Apesar de cada motivo de preocupaçãohá esperança, pois os cientistas estão a ajudar-nos a desvendar os segredos da resiliência de Pando, enquanto os grupos conservacionistas e o serviço florestal dos EUA estão a trabalhar para proteger esta árvore e o seu ecossistema associado. E um grupo chamado Amigos do Pando tem como objetivo tornar a árvore acessível a praticamente todos por meio de gravações de vídeo em 360º.

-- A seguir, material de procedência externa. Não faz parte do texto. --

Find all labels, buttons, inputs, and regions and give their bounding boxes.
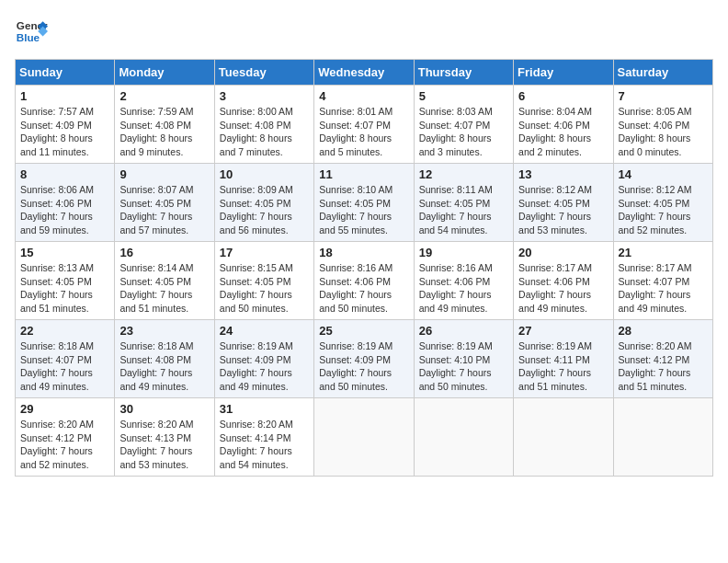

Certo verão, quando estava visitando minha família em Utah, aproveitei a oportunidade para visitar Pando. Passei dois dias incríveis caminhando sob imponentes caules maduros balançando e “tremendo” na brisa suave, entre o novo crescimento espesso no “jardim de bambu”, e até mesmo em prados encantadores que perfuram partes do centro de outra forma fechado.
Fiquei maravilhado com as flores silvestres e outras plantas que prosperavam sob a sombra salpicada da copa e pude me deliciar ao avistar insetos polinizadores, pássaros, raposas, castores e veados, todos usando alguma parte do ecossistema criado por Pando.
São estes momentos que nos lembram que temos plantas, animais e ecossistemas que valem a pena proteger. Em Pando, temos a rara chance de proteger os três.
Richard Elton WaltonPesquisador de Pós-Doutorado em Biologia, Universidade de Newcastle.
Este artigo foi republicado de A conversa sob uma licença Creative Commons. Leia o artigo original.
Uma versão anterior deste artigo foi publicada em novembro de 2021.